Peer-to-peer (P2P) rental markets are flourishing for many reasons, Zeckhauser and Horton argue, not the least of which are recent technological innovations which have made it easier to reach wide audiences while simultaneously lowering transaction costs.  But the authors claim that is just a part of the story.

“P2P rental markets rely heavily on the hard-won industrial experience in the design and management online marketplaces,” they write. “In particular, recommender systems and reputation systems all emerged during the early days of electronic commerce and are now relied on extensively in P2P rental markets. This knowledge allows P2P rental platforms to overcome—or at least ameliorate—market problems such as facilitating trust, lowering search costs and reducing moral hazard and adverse selection.”

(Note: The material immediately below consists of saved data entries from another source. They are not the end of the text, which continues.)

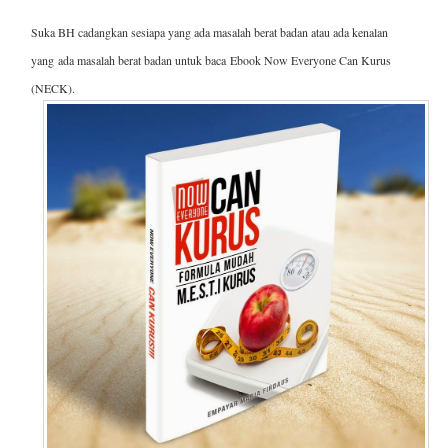
Suka BH cadangkan sesiapa yang ada masalah berat badan atau ada kenalan
yang
ada masalah berat badan untuk baca
Ebook Now Everyone Can Kurus
(NECK).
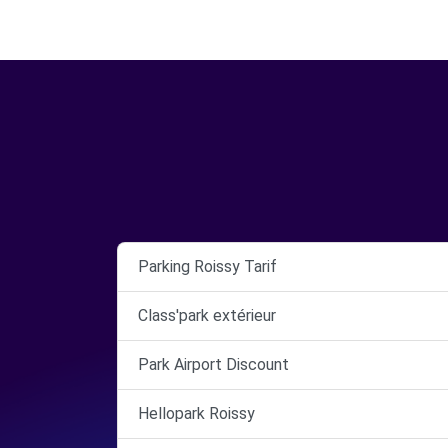
Parking Roissy Tarif
Class'park extérieur
Park Airport Discount
Hellopark Roissy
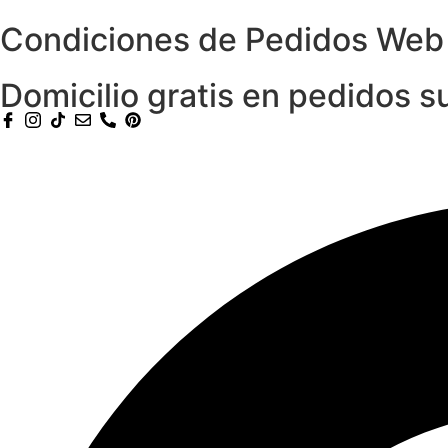
Condiciones de Pedidos Web
Domicilio gratis en pedidos 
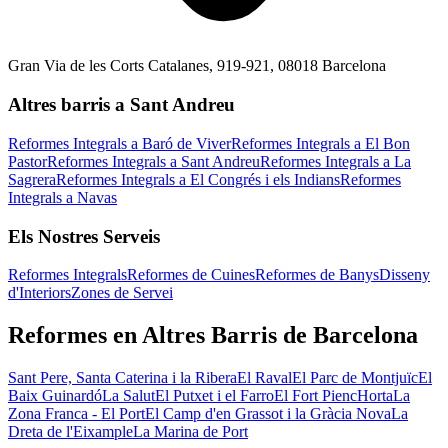
Gran Via de les Corts Catalanes, 919-921, 08018 Barcelona
Altres barris a Sant Andreu
Reformes Integrals a Baró de Viver
Reformes Integrals a El Bon
Pastor
Reformes Integrals a Sant Andreu
Reformes Integrals a La
Sagrera
Reformes Integrals a El Congrés i els Indians
Reformes
Integrals a Navas
Els Nostres Serveis
Reformes Integrals
Reformes de Cuines
Reformes de Banys
Disseny
d'Interiors
Zones de Servei
Reformes en Altres Barris de Barcelona
Sant Pere, Santa Caterina i la Ribera
El Raval
El Parc de Montjuïc
El
Baix Guinardó
La Salut
El Putxet i el Farro
El Fort Pienc
Horta
La
Zona Franca - El Port
El Camp d'en Grassot i la Gràcia Nova
La
Dreta de l'Eixample
La Marina de Port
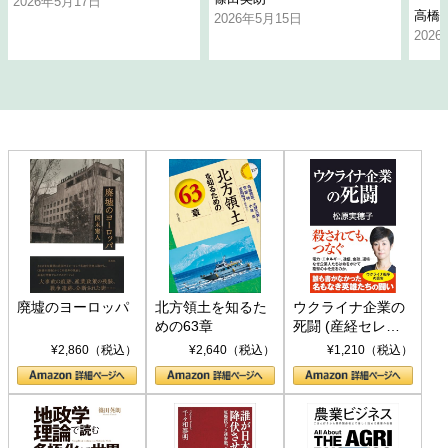
2026年5月17日
高橋
2026年5月15日
202
廃墟のヨーロッパ
北方領土を知るた
ウクライナ企業の
めの63章
死闘 (産経セレク
ト S 039)
¥2,860（税込）
¥2,640（税込）
¥1,210（税込）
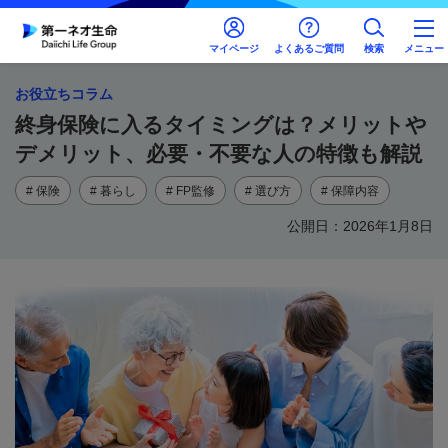
マイページ
よくあるご質問
検索
メニュー
お役立ちコラム
終身保険に入るタイミングは？メリットや
デメリット、必要・不要な人の特徴も解説
# 保険
# 暮らし
# FP監修
# 選び方
# 保障内容
公開日：2026年1月8日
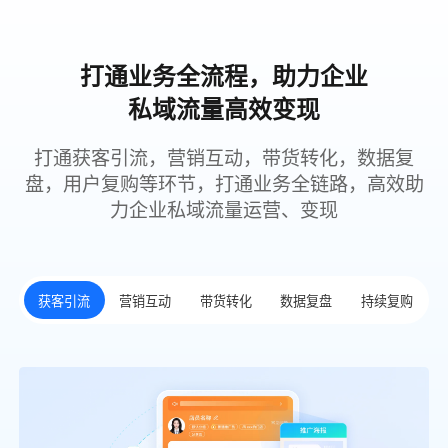
打通业务全流程，助力企业
私域流量高效变现
打通获客引流，营销互动，带货转化，数据复
盘，用户复购等环节，打通业务全链路，高效助
力企业私域流量运营、变现
获客引流
营销互动
带货转化
数据复盘
持续复购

Zeckhauser and Horton conclude that as P2P markets continue to grow, manufacturers may begin designing goods specifically for those markets.  “For example, locks on cars and houses that allow remote entry will be more appealing. The emerging Internet-of-Things will make it easier to identify goods that are not being used at a moment in time and perhaps facilitate trade automatically.

“Similarly, technologies that make it easier to monitor usage (GPS, embedded sensors, streaming video of how they are being used and so on) should make contracting easier and reduce some of the informational asymmetries that contribute to transaction costs,” they write. 

Richard Zeckhauser is the Frank P. Ramsey Professor of Political Economy at Harvard Kennedy School. His contributions to decision theory and behavioral economics include the concepts of quality-adjusted life years (QALYs), status quo bias, betrayal aversion, and ignorance (states of the world unknown) as a complement to the categories of risk and uncertainty.